Hand Fractures

Have you ever been so frustrated that you wanted to slam your fist into a wall? If you do, you could break one of the bones in your hand (metacarpals). Fractures of the hand bones account for about one-third of all hand fractures. In fact, fractures of the fifth bone (the one that leads to your little finger) are commonly known as “boxer’s fractures.”

The hand bones can break near the knuckle, mid-bone, or near the wrist. Signs and symptoms of a broken bone include:

  • Swelling
  • Tenderness
  • Deformity
  • Inability to move the finger
  • Shortened finger
  • Depressed knuckle
  • Finger crosses over its neighbor when you make a partial fist

Diagnosis and Treatment

Your physician will request X-rays to identify the fracture location and type. The physical examination may include some range of motion tests and an assessment of sensation in the fingers to ensure that there is no damage to the nerves.
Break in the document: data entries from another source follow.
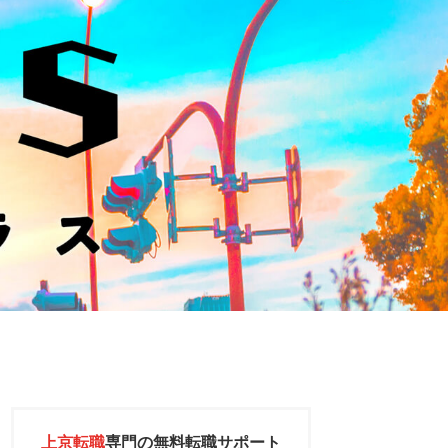
上京転職
専門の
無料転職サポート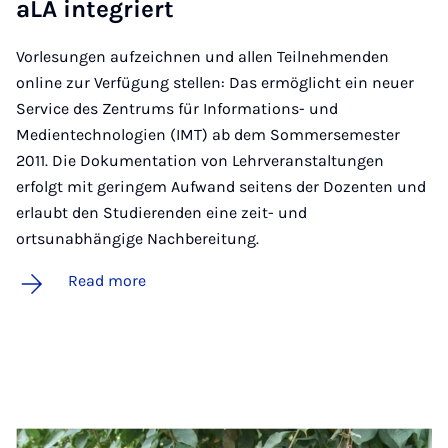
aLA in­teg­riert
Vorlesungen aufzeichnen und allen Teilnehmenden
online zur Verfügung stellen: Das ermöglicht ein neuer
Service des Zentrums für Informations- und
Medientechnologien (IMT) ab dem Sommersemester
2011. Die Dokumentation von Lehrveranstaltungen
erfolgt mit geringem Aufwand seitens der Dozenten und
erlaubt den Studierenden eine zeit- und
ortsunabhängige Nachbereitung.
Read more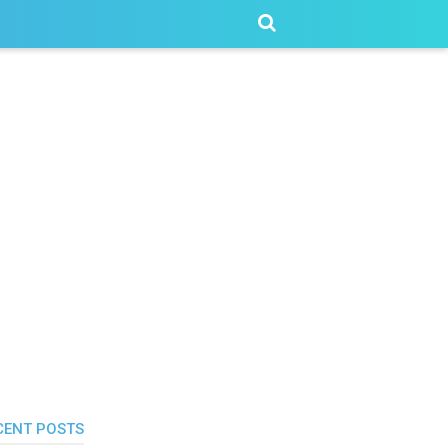
CENT POSTS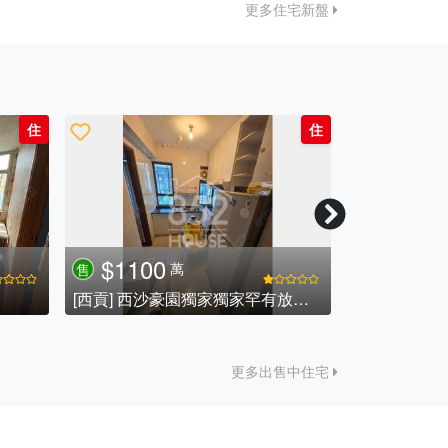
更多住宅新盤
住
住
$1100
$748
萬
售
售
[西貢] 西沙豪園獨家獨家罕有放盤,連車位 西沙豪園 入契車位一個.
[沙田] 石門三
更多出售中住宅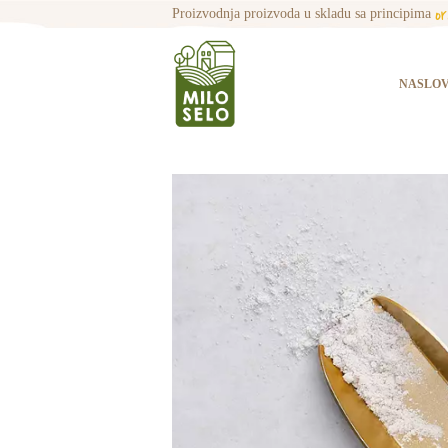
o
Proizvodnja proizvoda u skladu sa principima
NASLO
Most of the time, the physician can realign the bones by manipulating them without surgery. Then, a cast, splint or fracture-brace is applied to immobilize the bones and hold them in place. The cast will probably extend from the fingertips down past the wrist almost to the elbow to ensure that the hand bones remain fixed in place. Your physician will probably request a second set of X-rays about a week later to ensure that the bones remain in the proper position. You will usually have to wear the cast for three to four weeks, but you can probably begin gentle hand exercises after three weeks. Afterwards, the finger may be slightly shorter, but this should not affect your ability to use your hand and fingers.

Surgical options

Some hand fractures, such as those that break through the skin or result from a crushing accident, require surgery to stabilize and align the bones. The orthopedic surgeon implants wires, screws or plates in the hand to hold the fracture in place. If the bone rotates while healing, loss of function could result.
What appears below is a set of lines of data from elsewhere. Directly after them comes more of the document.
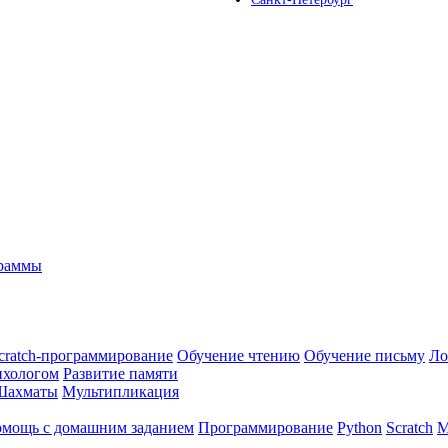
граммы
cratch-программирование
Обучение чтению
Обучение письму
Ло
ихологом
Развитие памяти
Шахматы
Мультипликация
мощь с домашним заданием
Программирование
Python
Scratch
М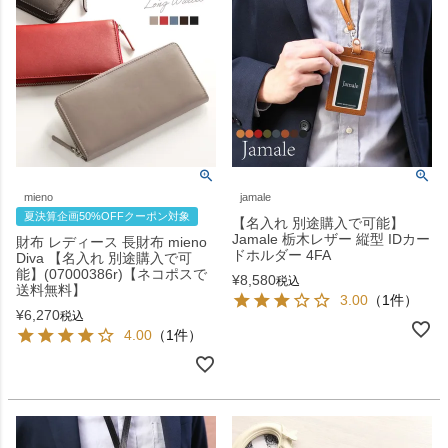
mieno
jamale
夏決算企画50%OFFクーポン対象
【名入れ 別途購入で可能】
Jamale 栃木レザー 縦型 IDカー
財布 レディース 長財布 mieno
ドホルダー 4FA
Diva 【名入れ 別途購入で可
能】(07000386r)【ネコポスで
¥
8,580
税込
送料無料】
3.00
（1件）
¥
6,270
税込
4.00
（1件）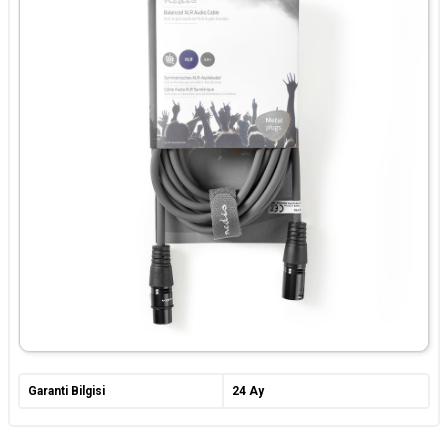
Garanti Bilgisi
24 Ay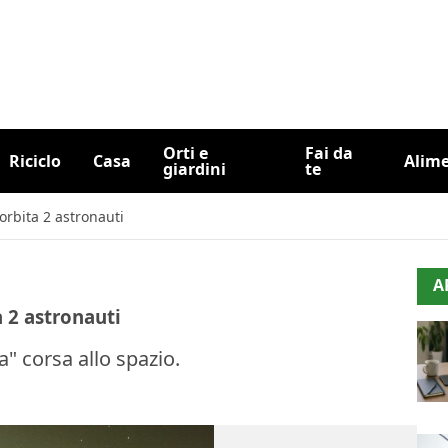
Orti e
Fai da
Riciclo
Casa
Alim
giardini
te
 orbita 2 astronauti
A
a 2 astronauti
" corsa allo spazio.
After the bone has healed, the surgeon may remove the implants, or they may be left in the hand. Research to develop implants that are resorbed into the body is ongoing. Your physician may ask you to return frequently for check-ups to ensure that the joint doesn’t tighten (contract) during healing. You may experience some joint stiffness in your hand because of the long immobilization period. Your physician may prescribe exercises to help restore strength and range of motion or recommend that you see a physical therapist.